What is being asked: The records below need to be printed in full. Keep each one exact.

····················

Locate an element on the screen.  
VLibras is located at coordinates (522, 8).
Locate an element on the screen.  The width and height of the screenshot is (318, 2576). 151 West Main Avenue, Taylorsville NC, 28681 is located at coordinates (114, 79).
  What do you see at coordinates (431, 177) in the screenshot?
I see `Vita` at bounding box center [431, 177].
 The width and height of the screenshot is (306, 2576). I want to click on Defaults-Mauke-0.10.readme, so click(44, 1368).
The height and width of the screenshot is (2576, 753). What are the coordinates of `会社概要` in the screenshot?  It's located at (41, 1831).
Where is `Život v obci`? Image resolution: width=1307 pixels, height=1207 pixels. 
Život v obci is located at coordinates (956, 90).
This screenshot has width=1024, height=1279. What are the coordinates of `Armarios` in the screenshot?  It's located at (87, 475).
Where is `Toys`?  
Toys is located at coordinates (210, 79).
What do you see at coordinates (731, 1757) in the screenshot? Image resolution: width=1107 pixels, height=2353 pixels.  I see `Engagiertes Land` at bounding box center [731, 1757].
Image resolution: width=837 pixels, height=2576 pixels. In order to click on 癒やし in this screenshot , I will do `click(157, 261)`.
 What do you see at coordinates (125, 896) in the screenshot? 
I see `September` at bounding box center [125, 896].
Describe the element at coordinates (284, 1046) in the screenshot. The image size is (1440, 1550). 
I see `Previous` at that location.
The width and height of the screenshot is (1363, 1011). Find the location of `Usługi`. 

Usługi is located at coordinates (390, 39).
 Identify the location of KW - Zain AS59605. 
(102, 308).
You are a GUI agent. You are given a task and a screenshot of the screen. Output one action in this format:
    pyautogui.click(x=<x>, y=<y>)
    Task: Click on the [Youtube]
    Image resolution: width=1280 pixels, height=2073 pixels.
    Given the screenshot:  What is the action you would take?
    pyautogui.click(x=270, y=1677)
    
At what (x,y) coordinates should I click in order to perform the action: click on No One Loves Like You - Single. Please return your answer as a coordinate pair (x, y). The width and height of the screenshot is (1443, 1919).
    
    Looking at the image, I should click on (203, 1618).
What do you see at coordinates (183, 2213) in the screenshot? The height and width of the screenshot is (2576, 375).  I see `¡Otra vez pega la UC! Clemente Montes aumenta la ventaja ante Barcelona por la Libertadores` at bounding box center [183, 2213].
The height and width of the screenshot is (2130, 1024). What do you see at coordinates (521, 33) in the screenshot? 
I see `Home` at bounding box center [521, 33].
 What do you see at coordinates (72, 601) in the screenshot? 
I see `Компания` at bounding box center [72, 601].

····················

Task solution:
Locate an element on the screen.  
VLibras is located at coordinates (522, 8).
Locate an element on the screen.  The width and height of the screenshot is (318, 2576). 151 West Main Avenue, Taylorsville NC, 28681 is located at coordinates (114, 79).
  What do you see at coordinates (431, 177) in the screenshot?
I see `Vita` at bounding box center [431, 177].
 The width and height of the screenshot is (306, 2576). I want to click on Defaults-Mauke-0.10.readme, so click(44, 1368).
The height and width of the screenshot is (2576, 753). What are the coordinates of `会社概要` in the screenshot?  It's located at (41, 1831).
Where is `Život v obci`? Image resolution: width=1307 pixels, height=1207 pixels. 
Život v obci is located at coordinates (956, 90).
This screenshot has width=1024, height=1279. What are the coordinates of `Armarios` in the screenshot?  It's located at (87, 475).
Where is `Toys`?  
Toys is located at coordinates (210, 79).
What do you see at coordinates (731, 1757) in the screenshot? Image resolution: width=1107 pixels, height=2353 pixels.  I see `Engagiertes Land` at bounding box center [731, 1757].
Image resolution: width=837 pixels, height=2576 pixels. In order to click on 癒やし in this screenshot , I will do `click(157, 261)`.
 What do you see at coordinates (125, 896) in the screenshot? 
I see `September` at bounding box center [125, 896].
Describe the element at coordinates (284, 1046) in the screenshot. The image size is (1440, 1550). 
I see `Previous` at that location.
The width and height of the screenshot is (1363, 1011). Find the location of `Usługi`. 

Usługi is located at coordinates (390, 39).
 Identify the location of KW - Zain AS59605. 
(102, 308).
You are a GUI agent. You are given a task and a screenshot of the screen. Output one action in this format:
    pyautogui.click(x=<x>, y=<y>)
    Task: Click on the [Youtube]
    Image resolution: width=1280 pixels, height=2073 pixels.
    Given the screenshot:  What is the action you would take?
    pyautogui.click(x=270, y=1677)
    
At what (x,y) coordinates should I click in order to perform the action: click on No One Loves Like You - Single. Please return your answer as a coordinate pair (x, y). The width and height of the screenshot is (1443, 1919).
    
    Looking at the image, I should click on (203, 1618).
What do you see at coordinates (183, 2213) in the screenshot? The height and width of the screenshot is (2576, 375).  I see `¡Otra vez pega la UC! Clemente Montes aumenta la ventaja ante Barcelona por la Libertadores` at bounding box center [183, 2213].
The height and width of the screenshot is (2130, 1024). What do you see at coordinates (521, 33) in the screenshot? 
I see `Home` at bounding box center [521, 33].
 What do you see at coordinates (72, 601) in the screenshot? 
I see `Компания` at bounding box center [72, 601].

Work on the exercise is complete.